A workhorse element with a wide range of important applications
Below are some of the primary uses of chlorine chemistry:
- Swimming pool water—Kills germs in pool water to help control the spread of waterborne illnesses.
- Drinking water—A major part of the water treatment process, chlorine-based disinfectants have residual disinfection activity that prevents the regrowth of pathogens in the water distribution system.

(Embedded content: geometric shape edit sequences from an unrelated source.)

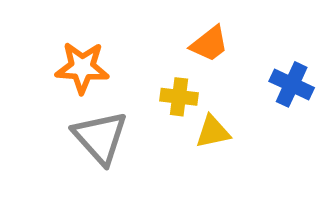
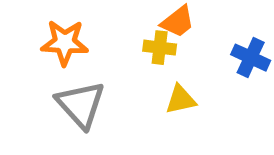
yellow cross: (179, 97) -> (160, 48), moved

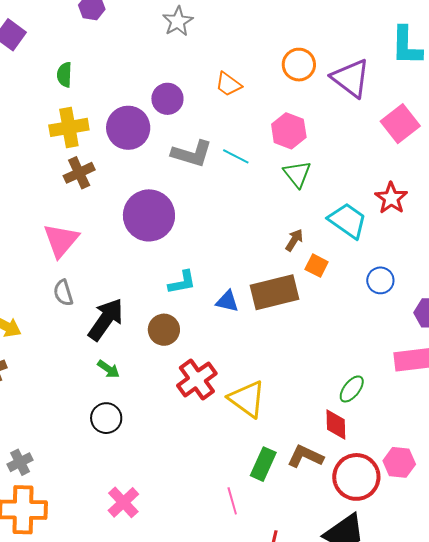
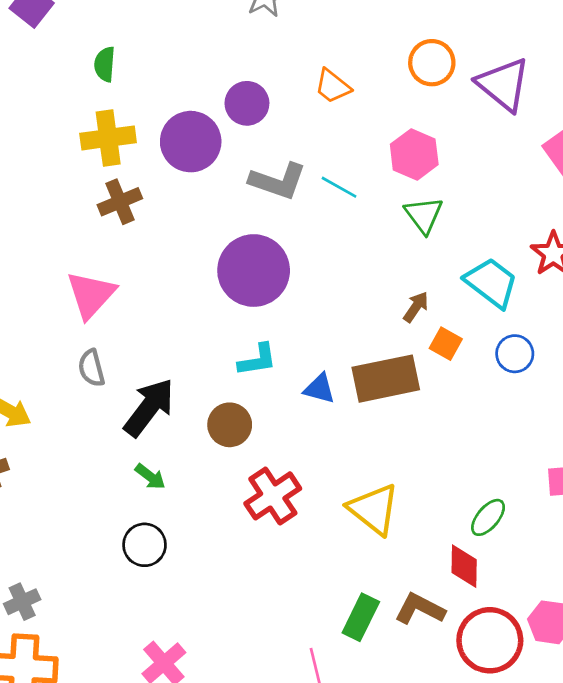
purple circle: (149, 215) -> (254, 271), moved
blue circle: (380, 280) -> (515, 354), moved
yellow triangle: (247, 399) -> (374, 509), moved

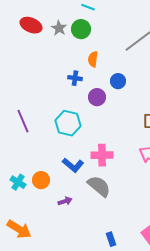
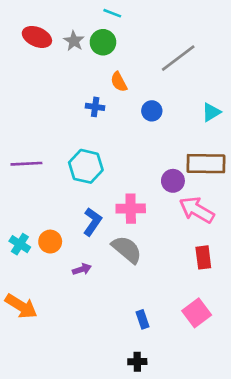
orange semicircle: (93, 59) -> (119, 82), turned -35
purple circle: (97, 97) -> (173, 181), moved
purple line: (23, 121) -> (26, 164), turned -70
blue L-shape: (73, 165) -> (92, 222), turned -95

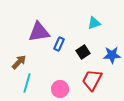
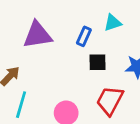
blue rectangle: (59, 44) -> (84, 36), moved
black square: (83, 52) -> (98, 62), turned 32

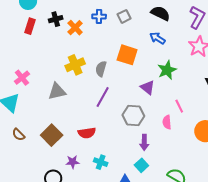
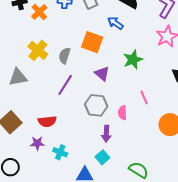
blue arrow: (157, 38) -> (115, 23), moved
yellow cross: (75, 65) -> (38, 50), turned -30
purple triangle: (148, 88) -> (102, 74), moved
pink semicircle: (167, 122) -> (122, 113), moved
purple star: (73, 162) -> (37, 143), moved

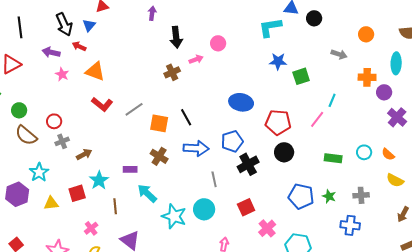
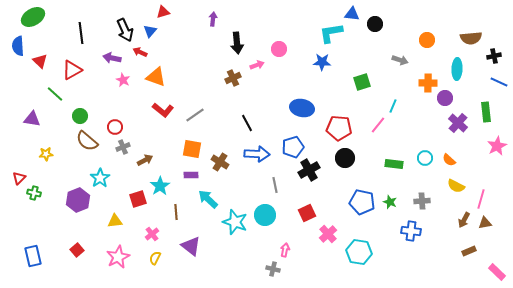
blue star: (278, 61) -> (322, 62), moved
orange square: (159, 123) -> (192, 149), moved
yellow triangle: (51, 203) -> (115, 221), moved

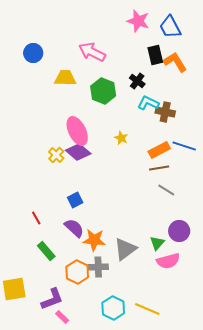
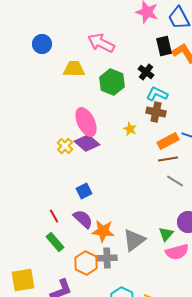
brown cross: (165, 112) -> (156, 112), moved
red line: (36, 218) -> (54, 216), moved

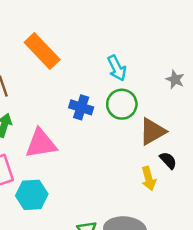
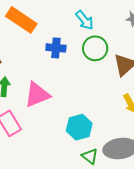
blue cross: (81, 107) -> (56, 48), moved
cyan hexagon: (32, 195) -> (79, 127), moved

- Disinfection—Bleach solutions are used extensively in restaurants, schools, hospitals, homes, and other settings to disinfect surfaces, destroying pathogens, including norovirus, hepatitis A, Ebola, influenza, and many more.
- Food safety—Sanitizes food contact surfaces, and dilute chlorine bleach solutions are sometimes sprayed on fresh produce to reduce spoilage and the potential growth of pathogens.
- Crop production—Used to manufacture 89% of the 100 top-selling crop protectants sold in North America.
- Healthcare—Used to manufacture 88% of the top-selling pharmaceuticals sold in North America, and is essential to the manufacture of many types of medical products, such as blood bags, tubing, and titanium alloy implants and prostheses.
- Manufacturing—Used in the manufacturing process of a bevy of industrial compounds and products, including titanium dioxide, environmentally preferred refrigerants, ultra-pure silicon, manufacturing of ethylene and propylene oxides, glycols, synthetic glycerin, tetraethyl lead, phosgene, and more.
- Paper—Used as an oxidizing and bleaching agent in the pulp and paper industry.